# 2000 S4 aux fan problem..HELP



## As4urazz (Mar 25, 2006)

need help. Can anyone tell me why when i turn my car off my (smaller of the two) rad fan comes on full speed at short intervals for atleast 10mins long. i read somewhere that that fan has 3 diff fan speeds and it seems to be running at the 3rd speed.
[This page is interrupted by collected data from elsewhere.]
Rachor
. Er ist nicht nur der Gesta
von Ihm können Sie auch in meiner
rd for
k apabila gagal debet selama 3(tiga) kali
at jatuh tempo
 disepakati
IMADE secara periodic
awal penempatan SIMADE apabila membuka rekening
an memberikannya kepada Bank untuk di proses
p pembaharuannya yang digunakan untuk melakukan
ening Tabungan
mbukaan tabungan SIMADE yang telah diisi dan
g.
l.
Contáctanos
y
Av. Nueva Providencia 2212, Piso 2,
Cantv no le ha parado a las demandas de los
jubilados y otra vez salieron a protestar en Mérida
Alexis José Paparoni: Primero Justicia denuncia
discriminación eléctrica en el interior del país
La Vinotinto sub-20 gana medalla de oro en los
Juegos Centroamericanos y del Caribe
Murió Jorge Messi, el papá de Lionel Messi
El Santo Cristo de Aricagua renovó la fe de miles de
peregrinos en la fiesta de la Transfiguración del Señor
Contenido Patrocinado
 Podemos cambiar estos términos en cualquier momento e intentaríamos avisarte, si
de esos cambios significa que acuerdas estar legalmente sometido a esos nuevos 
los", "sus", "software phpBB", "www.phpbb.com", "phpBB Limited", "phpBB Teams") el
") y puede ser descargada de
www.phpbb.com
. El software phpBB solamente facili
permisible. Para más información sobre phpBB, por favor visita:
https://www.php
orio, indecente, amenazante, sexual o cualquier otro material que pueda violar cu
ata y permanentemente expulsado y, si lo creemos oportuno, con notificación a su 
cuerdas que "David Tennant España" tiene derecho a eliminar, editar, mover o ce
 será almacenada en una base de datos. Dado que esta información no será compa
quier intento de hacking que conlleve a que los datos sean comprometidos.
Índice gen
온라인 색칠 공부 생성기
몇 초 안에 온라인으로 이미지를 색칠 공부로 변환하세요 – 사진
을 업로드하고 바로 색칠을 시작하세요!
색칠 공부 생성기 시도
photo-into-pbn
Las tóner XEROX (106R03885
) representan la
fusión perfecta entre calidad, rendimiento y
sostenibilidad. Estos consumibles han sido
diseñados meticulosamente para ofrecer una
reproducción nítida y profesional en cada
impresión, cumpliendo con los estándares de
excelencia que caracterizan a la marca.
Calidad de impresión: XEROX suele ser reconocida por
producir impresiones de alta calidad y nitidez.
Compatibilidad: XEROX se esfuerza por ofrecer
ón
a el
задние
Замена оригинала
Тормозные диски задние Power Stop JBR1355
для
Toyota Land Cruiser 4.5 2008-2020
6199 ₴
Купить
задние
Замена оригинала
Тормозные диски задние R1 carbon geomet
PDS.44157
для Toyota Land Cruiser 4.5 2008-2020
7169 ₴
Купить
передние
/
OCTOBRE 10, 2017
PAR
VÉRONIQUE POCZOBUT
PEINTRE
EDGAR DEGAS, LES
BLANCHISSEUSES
My concern is that i might kill the battery.


----------



## QuickDub (Aug 1, 2002)

*Re: 2000 S4 aux fan problem..HELP (As4urazz)*

Somebody probably upgraded your coolant aux pump afterun temp switch, to a lower temp one, causing your fan to come on... Its a good thing if you ask me, and no it will not kill your battery.


----------



## As4urazz (Mar 25, 2006)

naw dog. in do all the work on thi car and it still has the original temp sensors. here's the spooky ****. my original motor had 90k when first my stock turbos when, then a defected roller seized causing a timing blt issue where as the valves(all) got bent so i replaced the motor with a 40k on from shokan. upon first drive after install i could tell the after-run feature of the car suddently started activating whether i drove for 10mins or 10hrs BUT...on low speed. now all of a sudden a couple of weeks ago it started running at high speed. crazy right!!! anyway i'm gonna change all the temp sens and see whats up. it definitely overdue. any other idea would help.


----------



## As4urazz (Mar 25, 2006)

sorry i meant when my stock turbos "went"


----------